L'obligation de contribuer aux charges de la vie commune, une pondération indifférente au mode de conjugalité

L'obligation de contribuer aux charges de la vie commune, une pondération indifférente au mode de conjugalité

La catégorie des dépenses inhérentes à la vie commune a connu une expansion sans précédent au cours des dix dernières années, et concerne aujourd'hui l'ensemble des couples sans distinction entre les modes de conjugalité (Sous-section I). Unique discordance relevée sur ce point, la dernière réforme de la procédure des divorces contentieux, issue de la loi du 23 mars 2019, a indirectement semé un trouble sur la date jusqu'à laquelle s'impose la nécessaire contribution à ces charges de la vie commune (Sous-section II).

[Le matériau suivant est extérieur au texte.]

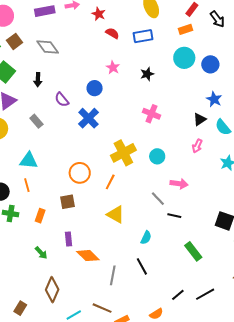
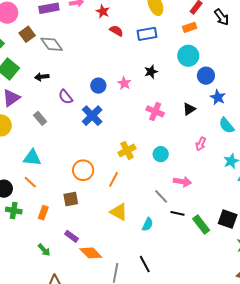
brown square: (15, 41) -> (27, 34), moved
blue circle: (210, 64) -> (206, 76), moved
pink star: (113, 67) -> (124, 83), moved
black arrow: (38, 80) -> (42, 77), turned 80
black triangle: (200, 119) -> (189, 109), moved
yellow cross: (123, 153) -> (127, 150), size x0.7
orange line: (27, 185) -> (30, 182), turned -32
cyan semicircle: (146, 238) -> (148, 224), moved
purple rectangle: (68, 239) -> (72, 236), turned -48
green rectangle: (193, 251) -> (201, 224), moved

L'expansion jurisprudentielle du domaine des charges de la vie courante

– Une révolution parfois critiquée. – Traditionnellement conçues comme les dépenses récurrentes, mais plus ou moins menues, du quotidien (nourriture, santé, habillement, transport, éducation des enfants…), ces dépenses dont parle le Code civil sans jamais définir leurs frontières, ont vu leur champ nettement s'élargir à travers un nouveau prisme peu à peu adopté par les juges, et qui s'est exprimé de manière éclatante dans un arrêt de la Cour de cassation du 12 juin 2013. Le changement de paradigme a consisté à inclure les dépenses inhérentes au logement de la famille dans les charges de la vie commune. Acquittées au moyen d'un emprunt, elles sont présentées comme une simple modalité d'exécution de l'obligation de contribuer aux charges de la vie à deux. Ceci vaut pour la résidence principale comme pour le financement d'une résidence secondaire, si son importance est en rapport avec les ressources et le train de vie du couple. Cette jurisprudence a été vue par certains comme révolutionnaire, expression d'un « gouvernement des juges » par lequel de fait, et si l'on grossit le trait, le logement serait désormais considéré comme un bien de communauté, même quand on a choisi une union séparatiste.
– Renvoi. – Nos confrères du 118e Congrès des notaires de France ont abondamment traité de cette question. Nous renverrons donc le lecteur à leurs développements.
https://rapport-congresdesnotaires.fr/2022-co3-p2-t2-st1-c1/">Lien
Qu'il nous soit simplement permis de rappeler que cette évolution fulgurante a frappé l'intégralité des couples et leurs rapports financiers, et non seulement les couples mariés.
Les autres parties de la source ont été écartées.